*REQUIRED WORK:*
Across the entries below, determine how many lines include the word "input". State only the resulting number.
PROVIDED RECORDS START
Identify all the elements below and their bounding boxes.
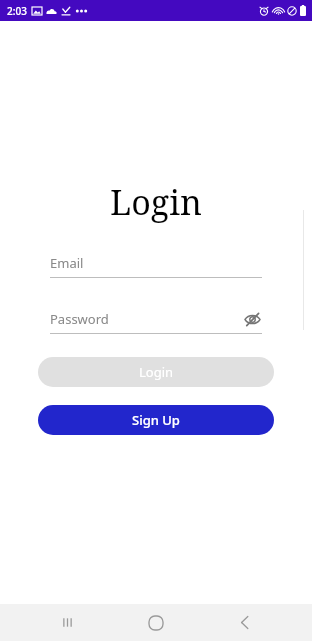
staticText: Sign Up: [132, 411, 180, 429]
button[interactable]: Sign Up: [38, 405, 274, 435]
staticText: Login: [110, 179, 202, 225]
button[interactable]: Login: [38, 357, 274, 387]
button[interactable]: Recent apps: [45, 604, 89, 641]
staticText: Password: [50, 310, 242, 328]
staticText: Email: [50, 254, 84, 272]
button[interactable]: Back: [223, 604, 267, 641]
button[interactable]: Email: [50, 249, 262, 278]
button[interactable]: Home: [134, 604, 178, 641]
button[interactable]: Password: [50, 305, 262, 333]
staticText: 2:03: [7, 4, 27, 18]
staticText: Login: [139, 363, 174, 381]
button[interactable]: Show password: [242, 309, 262, 329]
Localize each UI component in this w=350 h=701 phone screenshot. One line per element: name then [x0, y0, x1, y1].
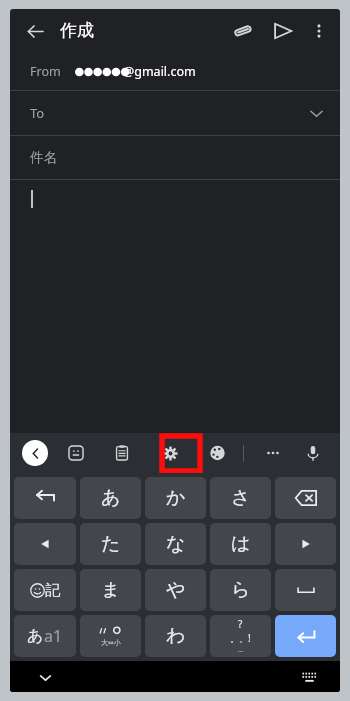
staticText: 。: [230, 633, 239, 644]
staticText: ま: [101, 578, 121, 602]
button[interactable]: Back: [18, 14, 52, 48]
staticText: …: [238, 645, 244, 655]
button[interactable]: か: [145, 477, 206, 519]
button[interactable]: わ: [145, 615, 206, 657]
button[interactable]: More options: [304, 16, 334, 46]
button[interactable]: Dakuten and small: [80, 615, 141, 657]
button[interactable]: Switch keyboard: [296, 664, 322, 690]
button[interactable]: な: [145, 523, 206, 565]
staticText: ら: [231, 578, 251, 602]
button[interactable]: More: [260, 440, 286, 466]
staticText: To: [30, 104, 45, 122]
staticText: た: [101, 532, 121, 556]
button[interactable]: Punctuation: [210, 615, 271, 657]
button[interactable]: ま: [80, 569, 141, 611]
button[interactable]: Voice input: [300, 440, 326, 466]
button[interactable]: Enter: [275, 615, 336, 657]
staticText: a1: [44, 625, 63, 647]
button[interactable]: Attach file: [226, 14, 260, 48]
staticText: From: [30, 63, 61, 80]
button[interactable]: Send: [266, 14, 300, 48]
button[interactable]: Switch input mode: [14, 615, 76, 657]
button[interactable]: Cursor left: [14, 523, 76, 565]
button[interactable]: Emoji and symbols: [14, 569, 76, 611]
staticText: わ: [166, 624, 186, 648]
button[interactable]: Close toolbar: [22, 440, 48, 466]
button[interactable]: [10, 180, 340, 433]
staticText: 作成: [60, 20, 94, 41]
button[interactable]: Hide keyboard: [32, 664, 58, 690]
button[interactable]: あ: [80, 477, 141, 519]
staticText: な: [166, 532, 186, 556]
button[interactable]: Undo: [14, 477, 76, 519]
button[interactable]: From: [10, 52, 340, 90]
staticText: か: [166, 486, 186, 510]
button[interactable]: ら: [210, 569, 271, 611]
button[interactable]: Cursor right: [275, 523, 336, 565]
button[interactable]: は: [210, 523, 271, 565]
button[interactable]: 件名: [10, 136, 340, 179]
staticText: は: [231, 532, 251, 556]
button[interactable]: さ: [210, 477, 271, 519]
button[interactable]: Themes: [205, 440, 231, 466]
button[interactable]: た: [80, 523, 141, 565]
button[interactable]: Backspace: [275, 477, 336, 519]
staticText: 大⇔小: [101, 638, 121, 647]
button[interactable]: Space: [275, 569, 336, 611]
button[interactable]: To: [10, 91, 340, 135]
staticText: さ: [231, 486, 251, 510]
staticText: 件名: [30, 149, 57, 166]
staticText: あ: [27, 626, 44, 646]
staticText: 記: [45, 581, 60, 600]
button[interactable]: Clipboard: [109, 440, 135, 466]
button[interactable]: Stickers: [63, 440, 89, 466]
staticText: 、: [239, 633, 248, 644]
staticText: ?: [238, 617, 243, 631]
button[interactable]: Settings: [157, 440, 183, 466]
staticText: や: [166, 578, 186, 602]
staticText: !: [248, 631, 251, 645]
button[interactable]: や: [145, 569, 206, 611]
staticText: @gmail.com: [123, 63, 196, 80]
staticText: あ: [101, 486, 121, 510]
PROVIDED RECORDS END
*EXPECTED ANSWER:*
2